Ainsi, une multitude d’experts en stratégie numérique, jouant du réseautage, des cookies et des robots cliqueurs offre des aides pour améliorer les performances des acteurs économiques et notamment pour étendre et renforcer le ciblage publicitaire (voir par exemple la description de la technique du real-time bidding). Mais d’autres services surviennent aussi pour aider les internautes à s’y dérober. A la lecture de cette partie du livre, il apparaît que, même si la lutte est inégale, la course entre les internautes, d’une part, et les algorithmes qui cherchent à les traquer et orienter leurs comportements, de l’autre, opère un mouvement sans fin. Dans l’espace numérique, les tensions entre le marchand et le non marchand, entre le producteur qui cherche à vendre et le consommateur qui tente de protéger son autonomie ressemblent à ce qui se passe in Real Life.

Par delà cette course effrénée en faveur de la visibilité et du ciblage, Dominique Cardon met en évidence les dérives auxquelles conduisent certains choix algorithmiques. Par exemple, celui de PageRank : l’agrégation du jugement par les pairs pour classer les sites conduit, par l’accumulation de jugements croisés (les uns et les autres se citent mutuellement), à « des effets d’exclusion et de centralisation de l’autorité ». Cités en toutes circonstances, certains noms ou certains sites gagnent une popularité exceptionnelle par le nombre de clics qu’ils reçoivent : « l’aristocratique mesure d’autorité s’abime alors en une vulgaire mesure de popularité ». D’autre part, la mesure d’autorité favorise les internautes (intellectuels, politiques ou « influenceurs ») qui publient des documents liés à des liens hypertextes -comme les dirigeants de sites ou de blogs- ce qui met mécaniquement à l’écart ceux qui ne participent pas à cette frénésie numérique. Remarquons que ces mêmes phénomènes sont souvent reprochés à certains intellectuels médiatiques, plus « reconnus » par leur présence sur les plateaux de télévision que par l’intérêt scientifique de leurs recherches.

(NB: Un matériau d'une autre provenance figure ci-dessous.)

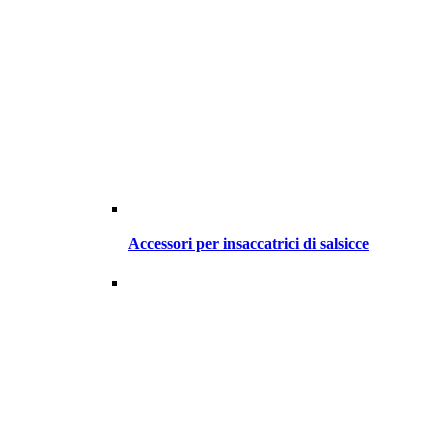
Accessori per insaccatrici di salsicce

L’auteur bifurque ensuite vers une réflexion sur les sciences statistiques et s’interroge sur l’apport des données numériques au bénéfice d’une meilleure connaissance du monde social. Comment mettre à plat la société dans un contexte où chaque individu cultive sa singularité, se dérobe aux catégories statistiques, et prouve une volatilité dans ses actes et ses opinions ? Les big data issus de la physique des grands nombres, ces calculs à macro échelle à partir des traces des internautes, cette méthode est apparue comme le graal de la statistique. Cherchant des corrélations tous azimuts sans questionner les causes d’un événement, ils « ne vont plus de la cause vers la conséquence, mais de la conséquence vers une estimation des causes probables ». Plus besoin d’explication aux phénomènes sociaux, juste des faits. Surtout, cette évolution marque un changement dans la finalité statistique ; ce qui compte est moins la connaissance approfondie du social que l’action sur le réel, les indicateurs de performance constituant alors moins une clef de lecture qu’un outil pour orienter les conduites. Cette instrumentalisation des chiffres s’accélère en raison de l’action des grandes entreprises devenues propriétaires de méga bases de données et qui les utilisent à leurs propres fins. Mais ceci est aussi le fait des administrations publiques qui s’en servent pour définir ou ajuster des politiques.

Même ramenées à des fins utilitaires, cette collecte de données et cette obsession des corrélations sont prises en défaut. Un chapitre entier signale une multitude de petites défaillances ou imperfections dans la captation et le traitement des données, qui au final, suggère que le colosse des big data semble doté de pieds d’argiles. Les machines calculatoires ne seraient pas intelligentes, le pouvoir remonte à qui est apte à établir les bonnes conventions pour traiter et interpréter les données ; ces dernières souvent sont vagues, « prolixes et sans contexte ». Elles sont souvent aussi pleines de bruits (un signal parasite qui empêche de bien interpréter). Tout cet appareillage aboutit alors à des résultats décevants. Les algorithmes sont habiles à retrouver ce que l’on sait déjà, car ils s’appliquent à suivre nos traces routinières, nos habitus, et ils imputent notre futur en le calquant sur notre passé : au final, « la plupart du temps, les prédictions algorithmiques ne font que confirmer, des lois sociales bien connues ». De surcroit, les calculs sont biaisés car ils survalorisent les comportements des internautes les plus actifs, ceux qui déploient de magnifiques stratégies au sein de la Toile. Enfin attachées à saisir les grandes amplitudes sur un bref moment, les machines ont du mal à suivre les mouvements d’opinion de fond et enregistrent plutôt les pics d’activité (ex : lors d’une catastrophe).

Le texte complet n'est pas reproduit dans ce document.